Of the many valuable contributions by the U.S. Department of State, Oceans and Fisheries Directorate, two are especially noteworthy:
David Balton, Deputy Assistant Secretary for Oceans and Fisheries, offered a clear articulation of the precautionary approach as embodied in the effective ban on commercial fishing in U.S. federal arctic waters contained in the Fishery Management Plan for Fishery Resources of the Arctic (under Secretarial review). The plan was adopted by the North Pacific Fishery Management Council in February 2009. NOAA recently opened the public comment period on the policy, which closes July 27, 2009. Balton framed the discussion as acknowledging that relatively little is known about arctic fisheries, and as thinking now about fisheries management later, a message similar to his remarks to the FAO radio agency in Rome earlier this year.

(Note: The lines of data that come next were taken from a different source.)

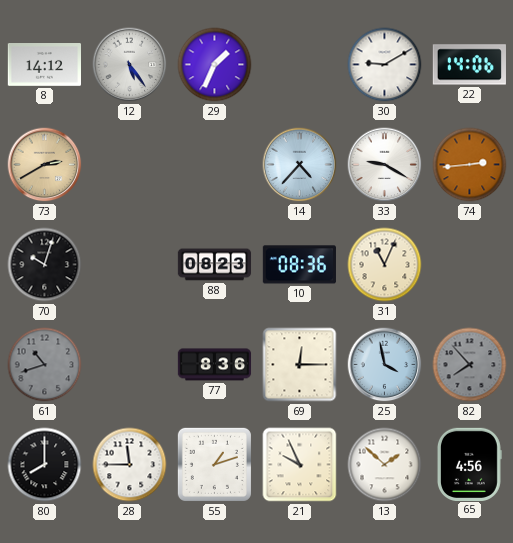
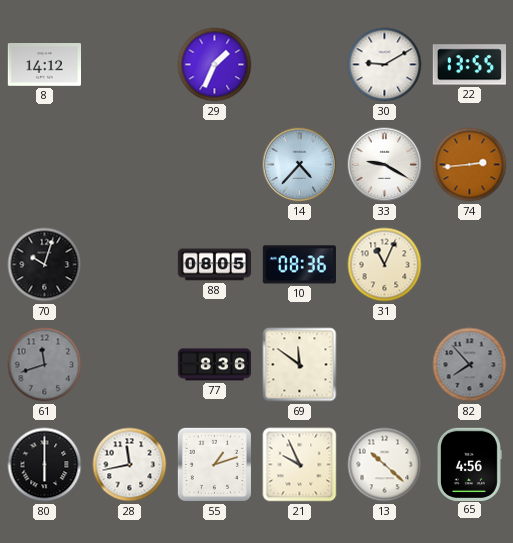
12: 5:24 -> none
22: 14:06 -> 13:55
73: 2:40 -> none
88: 08:23 -> 08:05
61: 10:42 -> 11:42
69: 12:15 -> 11:51
25: 3:58 -> none
80: 8:00 -> 6:00
28: 11:45 -> 11:43
13: 1:52 -> 10:22
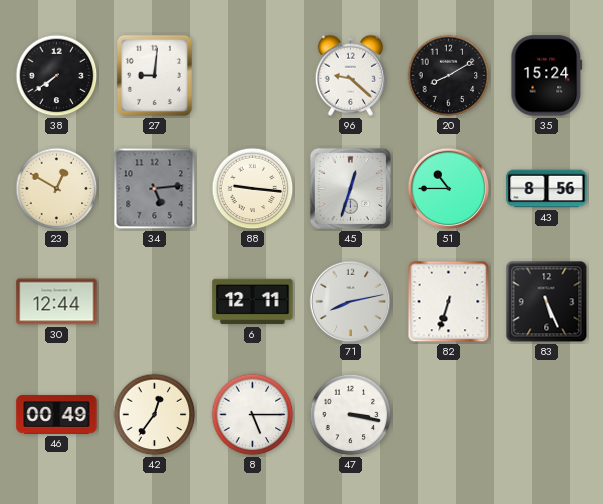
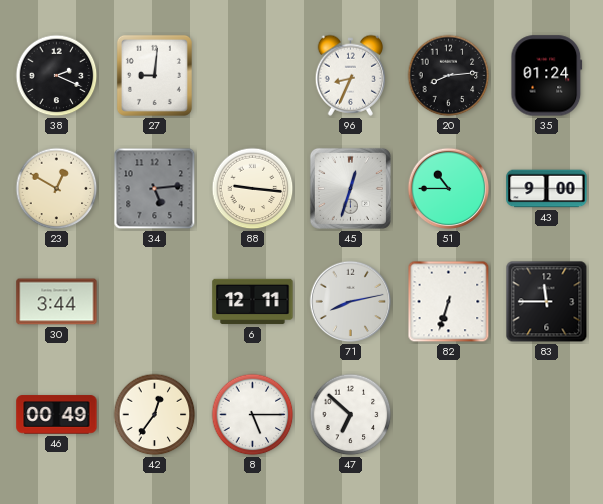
38: 7:39 -> 2:19
96: 9:22 -> 8:34
20: 8:10 -> 8:14
35: 15:24 -> 01:24
43: 8:56 -> 9:00
30: 12:44 -> 3:44
83: 5:26 -> 11:45
47: 3:17 -> 6:52
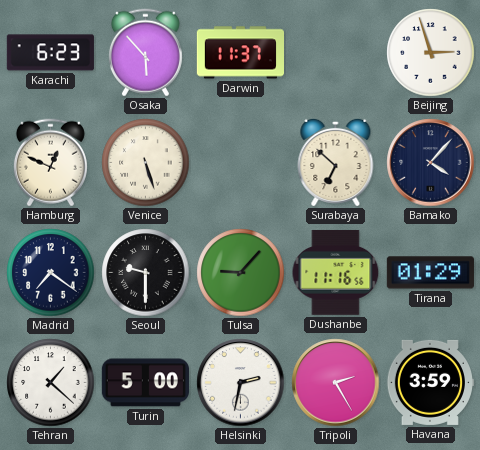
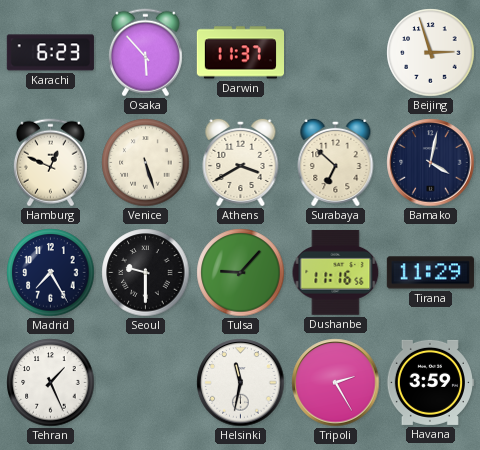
Athens: none -> 3:40
Bamako: 4:07 -> 4:02
Madrid: 7:21 -> 7:25
Tirana: 01:29 -> 11:29
Tehran: 1:22 -> 1:26
Turin: 5:00 -> none
Helsinki: 2:32 -> 11:32
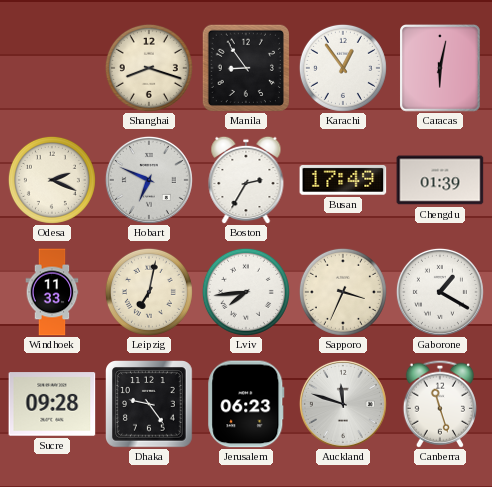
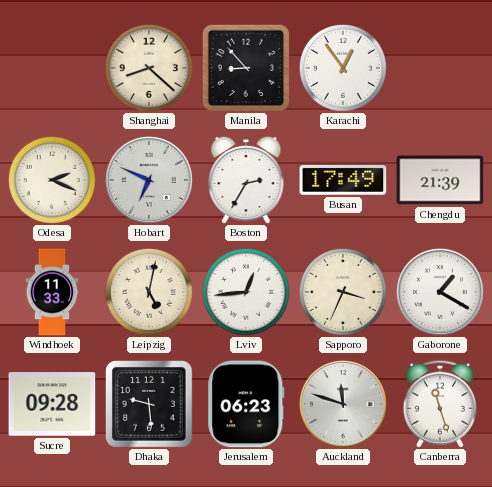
Shanghai: 8:18 -> 8:22
Manila: 8:54 -> 8:53
Caracas: 6:02 -> none
Chengdu: 01:39 -> 21:39
Leipzig: 7:02 -> 5:02
Lviv: 7:44 -> 12:44
Dhaka: 9:24 -> 9:29
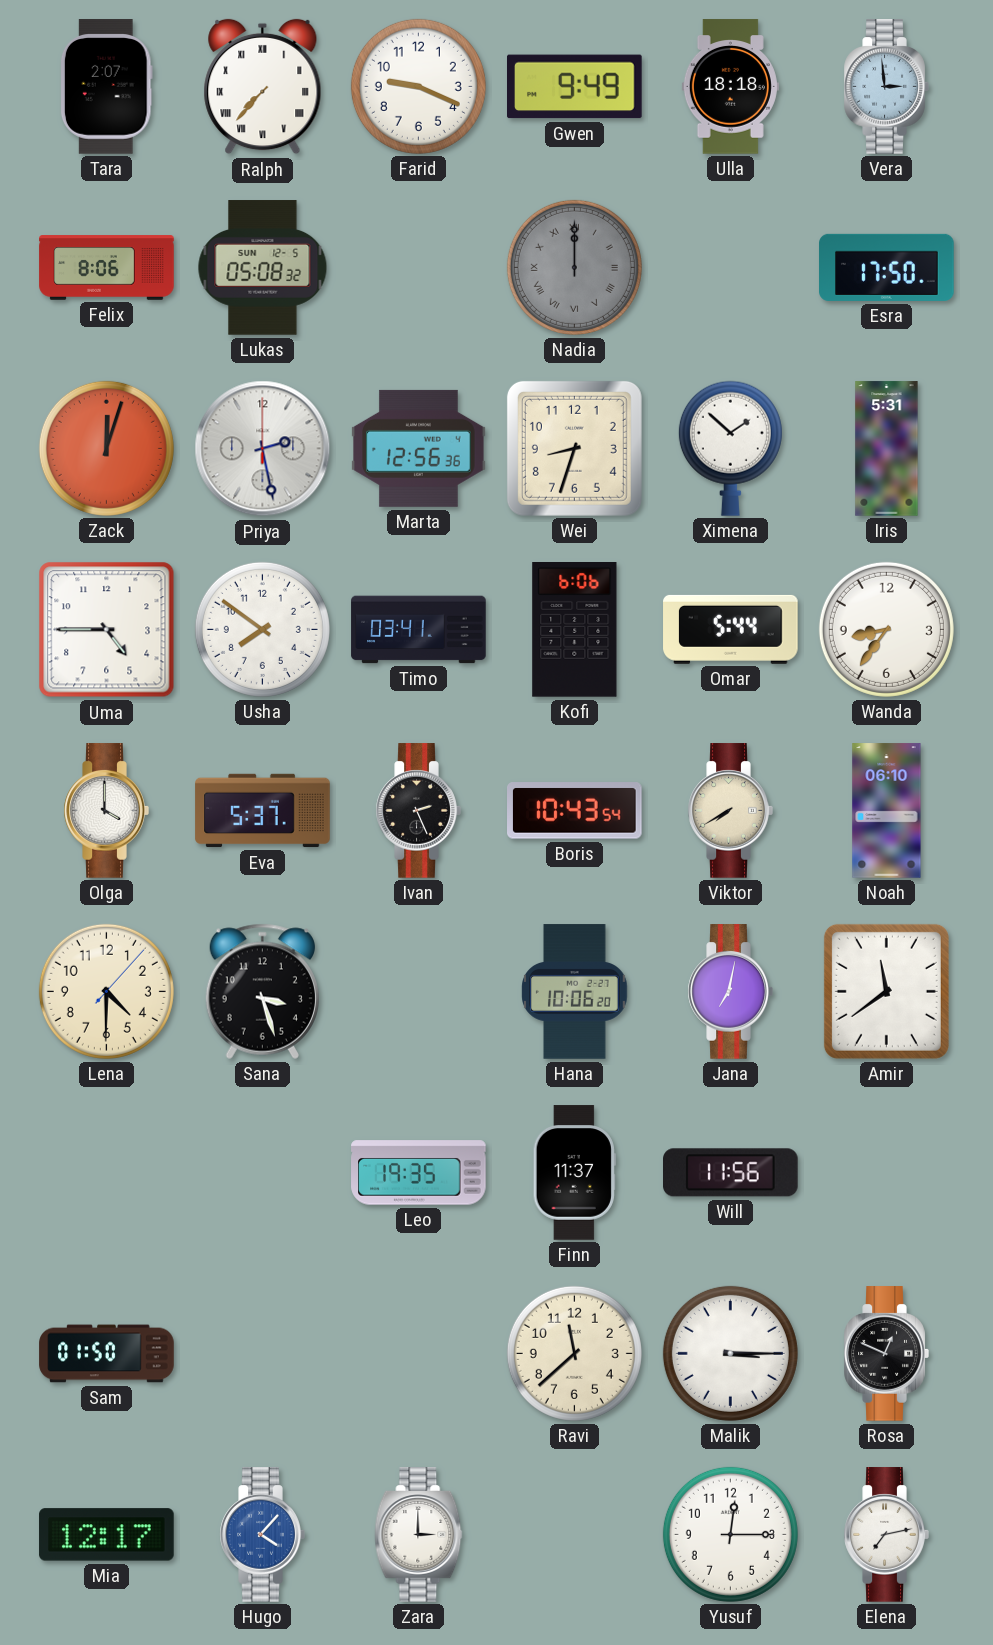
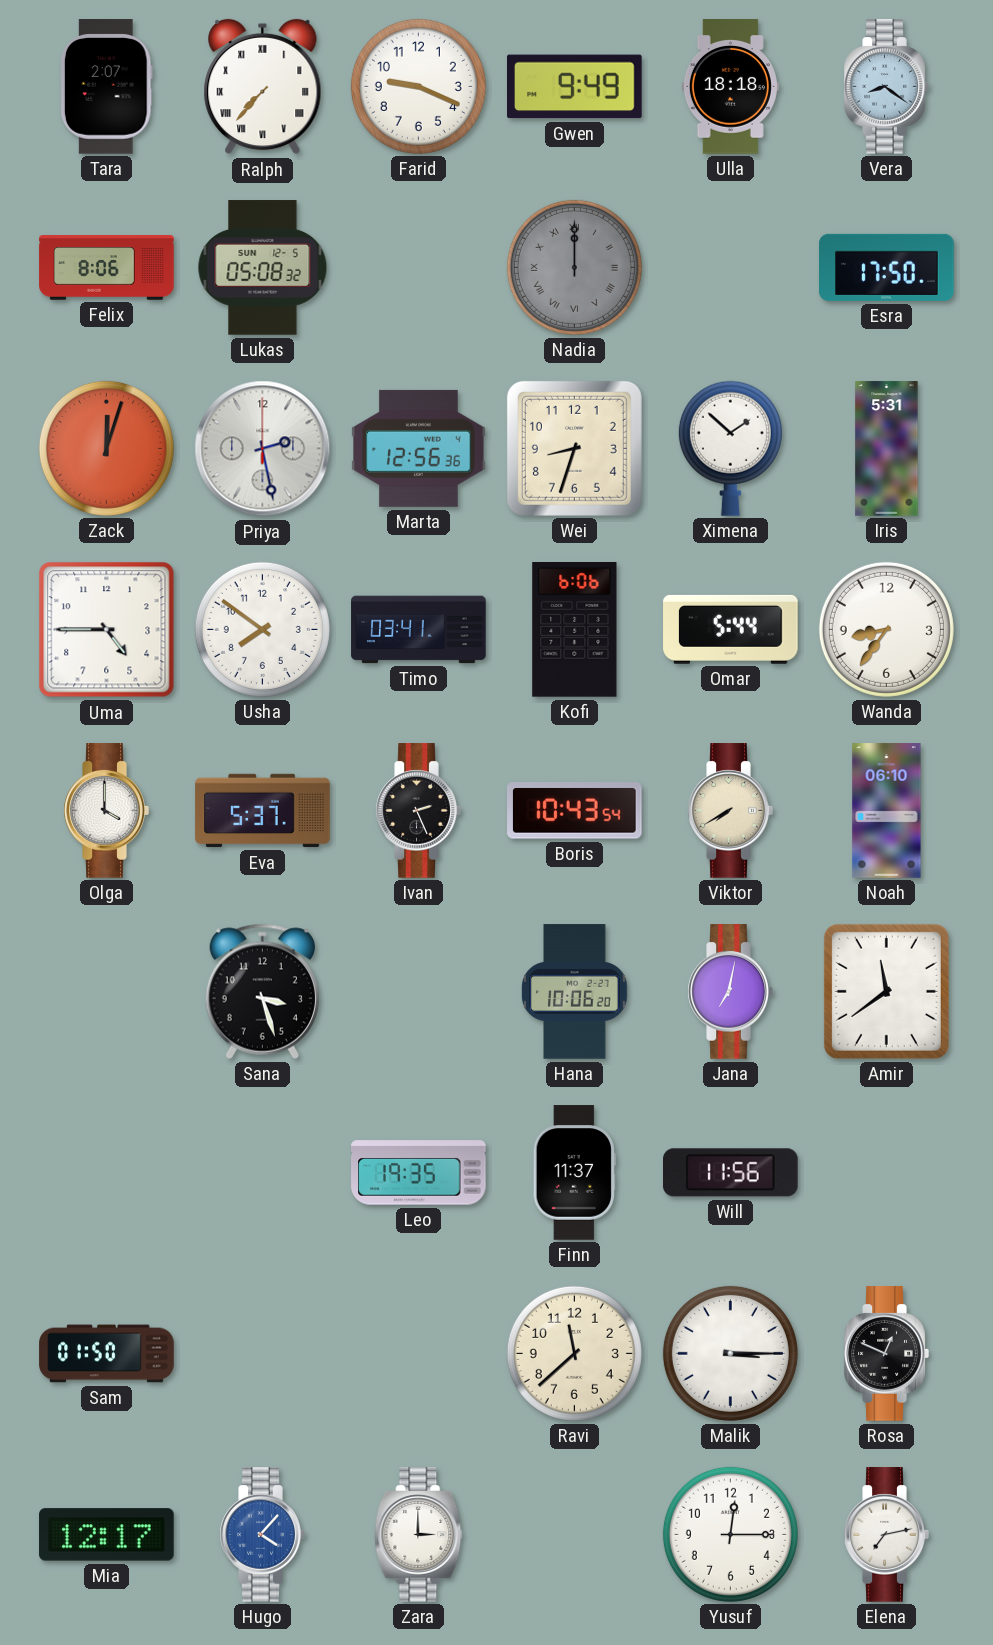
Vera: 2:59 -> 8:21
Lena: 4:30 -> none
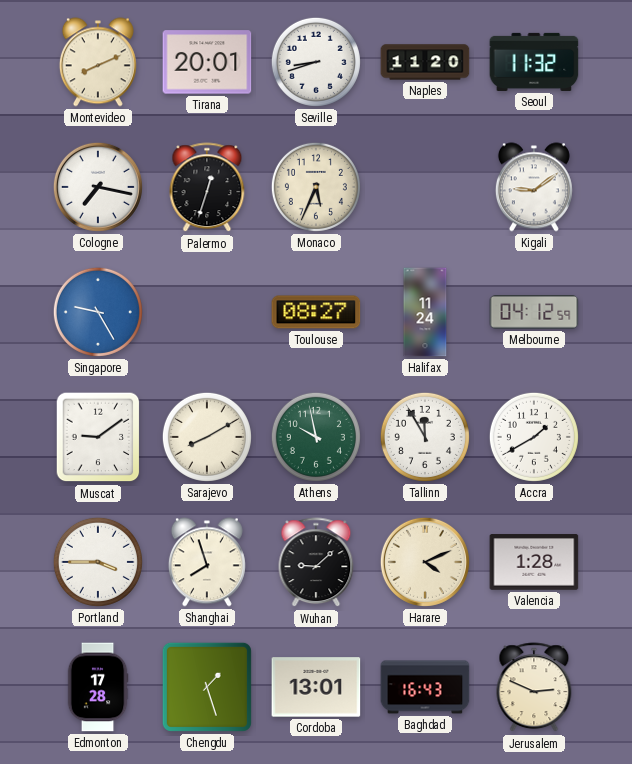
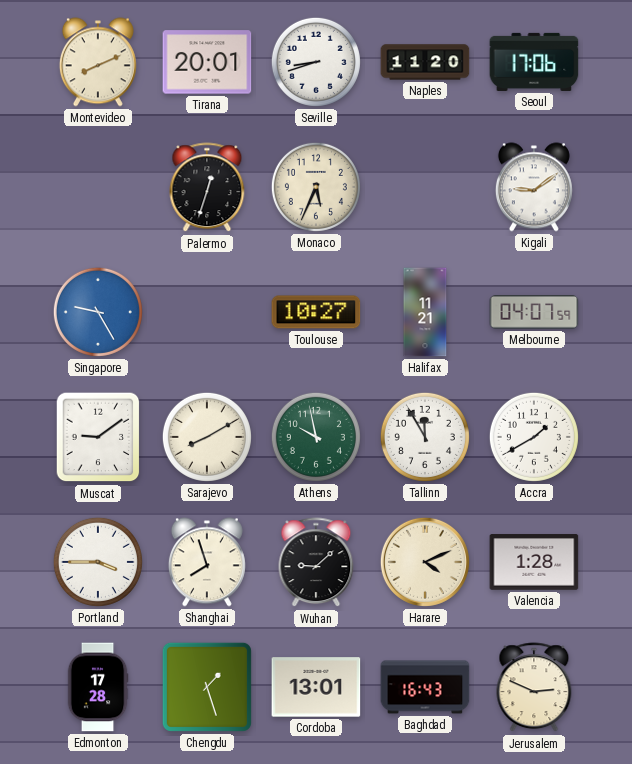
Seoul: 11:32 -> 17:06
Cologne: 7:17 -> none
Toulouse: 08:27 -> 10:27
Halifax: 11:24 -> 11:21
Melbourne: 04:12 -> 04:07
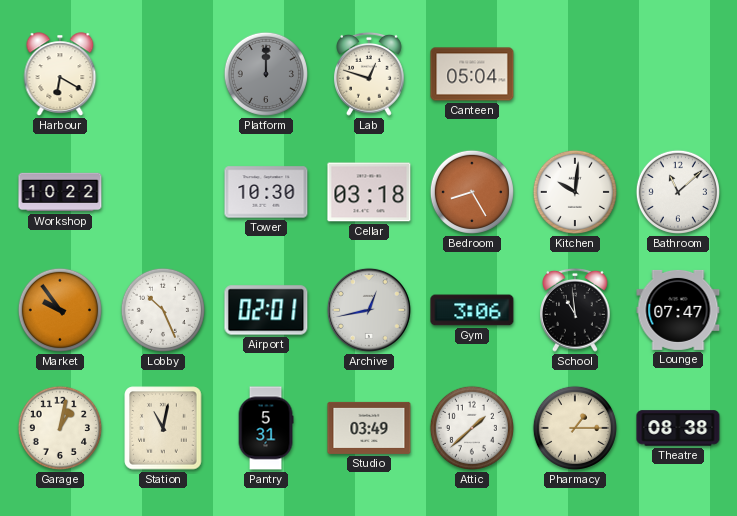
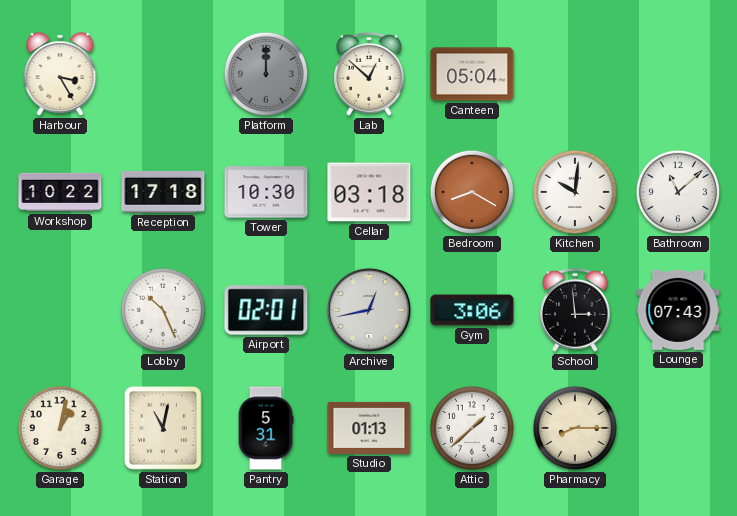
Harbour: 6:20 -> 3:25
Lab: 12:48 -> 12:52
Reception: none -> 17:18
Bedroom: 8:25 -> 8:20
Market: 9:54 -> none
School: 10:59 -> 2:59
Lounge: 07:47 -> 07:43
Studio: 03:49 -> 01:13
Pharmacy: 1:15 -> 8:15
Theatre: 08:38 -> none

Margaret F. Hayes, Director, Office of Ocean and Polar Affairs, spoke of the evolving approach of the United States to extended continental shelf issues. In discussing the United States response to Russia’s 2001 submission to the Commission on the Limits of the Continental Shelf she observed that, in hindsight, the response reflected an inadequate appreciation of the complexities and subtleties of arctic geology.
The formal program included representatives of most arctic stakeholders, with the notable exception of the native Alaskan communities. Earl Kingik, member of the Native Village of Point Hope, Alaska and Inupiat subsistence hunter and whaler, graciously accepted an 11th-hour invitation to join the panel on Arctic Marine Environment and Biodiversity, a gesture all the more remarkable given that Point Hope was in the midst of whaling season.
One of the gems of the conference was the very last session on the Svalbard treaty area. Even under severe time limitations, Robin Churchill, University of Dundee and Geir Ulfstein, University of Norway, gave masterful overviews of the potential complexities of competing claims in Svalbard offshore areas and the status of maritime zones around Svalbard.
Canada was especially well represented amongst panelists and moderators (see the program for their individual topics): Nigel Bankes, Aldo Chircop, Rob Huebert, Suzanne Lalonde, Ron Macnab, Ted McDorman, Lori Ridgeway (Fisheries and Oceans Canada, in absentia) and David VanderZwaag. Those interested in Canadian - United States relations regarding ocean affairs are encouraged to consult McDorman's very recent and topical book, Salt Water Neighbors.
Notable for observers concerned about translating science for policy-makers was the common reaction from many in the audience to Stephen Macko’s sobering presentation on changes in the arctic marine environment. His emphasis on acidification of the oceans built on information known to most audience members in connection with coral reefs but emphasized the less often realized potential for that acidification to weaken the shells and protective layers of crustaceans and other forms of marine life.
This year the Law of the Sea Institute at Berkeley Law joined COLP as a sponsor of the annual conference.